Nigéria-Biafra : Crier pour la paix
Jean RODHAIN, « Nigéria-Biafra : Crier pour la paix », La Croix, 23 juillet 1968.
Nigéria-Biafra - Crier pour la paix
Par Mgr Jean Rodhain
président de Caritas Internationalis.
On nous félicite parce que Caritas internationalis réussit à faire parvenir des médicaments par voie aérienne jusque sur les pistes incertaines du Biafra. Et nous continuons. Mais je ne suis pas fier du tout. Et voici pourquoi.
Quand un tremblement de terre imprévisible détruit une ville, on arrive, on soigne, on héberge, on aide. Et on a le sentiment d’avoir fait son devoir, c’est-à-dire d’avoir été le mandataire de tous ceux qui souhaitaient qu’en leur nom on aide les victimes d’une catastrophe.
Or, au Biafra, il n’y a pas de tremblement de terre. Il n’y a pas de catastrophe causée par raz de marée ou tornade ou cyclone.
Il y a des hommes qui se battent entre eux et des milliers d’enfants qui meurent par la faute des hommes. Cela ne se passe pas sur une autre planète, ni sur un écran de cinéma, ni au Moyen Age. Cela se passe en juillet 1968, à 3 heures d’avion de Paris.
Et avec comme spectateurs toutes les nations qui regardent cela, et qui ont sur place leurs reporters les documentant avec précision.
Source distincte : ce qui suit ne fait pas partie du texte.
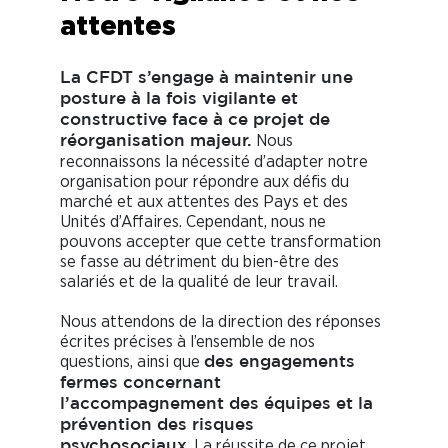
attentes
La CFDT s’engage à maintenir une
posture à la fois vigilante et
constructive face à ce projet de
Nous
réorganisation majeur.
reconnaissons la nécessité d’adapter notre
organisation pour répondre aux défis du
marché et aux attentes des Pays et des
Unités d’Affaires. Cependant, nous ne
pouvons accepter que cette transformation
se fasse au détriment du bien-être des
salariés et de la qualité de leur travail.
Nous attendons de la direction des réponses
écrites précises à l’ensemble de nos
questions, ainsi que
des engagements
fermes concernant
l’accompagnement des équipes et la
prévention des risques
. La réussite de ce projet
psychosociaux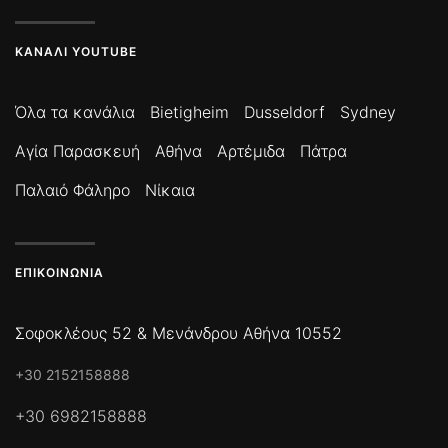
ΚΑΝΆΛΙ YOUTUBE
Όλα τα κανάλια
Bietigheim
Dusseldorf
Sydney
Αγία Παρασκευή
Αθήνα
Αρτέμιδα
Πάτρα
Παλαιό Φάληρο
Νίκαια
ΕΠΙΚΟΙΝΩΝΊΑ
Σοφοκλέους 52 & Μενάνδρου Αθήνα 10552
+30 2152158888
+30 6982158888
Au début, on ne disait rien. Maintenant on en parle, mais ce qu’on fait est si peu, en réalité. Si, dans un village, toute la population regardait attentivement par-dessus le mur deux familles s’exterminer farouchement dans un jardin, on condamnerait le village pour sa non-assistance à personne en danger de mort. Or, c’est exactement la même passivité, ou la même paralysie, ou la même impuissance dont fait étalage le monde entier regardant la brousse du Biafra.
On nous a dit que l’humanité avait atteint sa dimension planétaire. On nous a répété que, grâce à l’avion et à la télévision, tous les peuples étaient reliés dans une solidarité auparavant inconnue. Je veux bien croire à ces déclarations faciles, mais alors je me demande, en face des massacres au Biafra, jusqu’où chaque citoyen clairvoyant n’est pas, à des titres divers, responsable...
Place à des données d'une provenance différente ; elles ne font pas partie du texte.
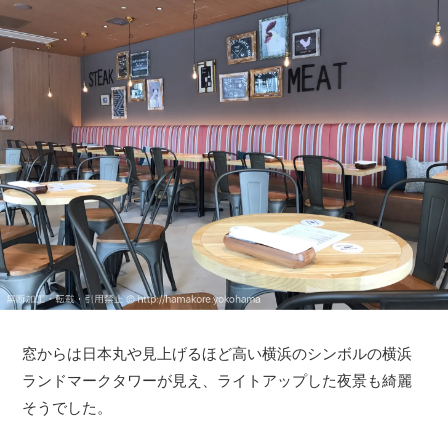
窓からは日本丸や見上げるほど高い横浜のシンボルの横浜
ランドマークタワーが見え、ライトアップした夜景も綺麗
そうでした。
Si une secousse sismique fait s’écrouler la maison, la charité consiste à aider les sinistrés de la maison écroulée.
Si la haine des hommes fait s’écrouler une région, la charité ne se contente plus d’aider seulement les victimes, ce n’est alors qu’un des aspects de la charité.
La charité véritable devance la haine : elle crie pour la paix. La charité authentique est plus prompte que la guerre. Elle court en avant pour alerter les consciences.
Et à ceux qui dépensent si largement pour les armements de demain elle demande pourquoi ils semblent rester aujourd’hui si étrangement immobiles et si étrangement silencieux.
A ceux qui, enfin, révèlent au monde la vérité sur le sang qui coule, à ceux qui diffusent les précisions sur les besoins réels là-bas, elle dit merci au nom des réfugiés et au nom des enfants.
Quand les politiques sont muets, c’est la charité qui crie. Elle crie pour la paix.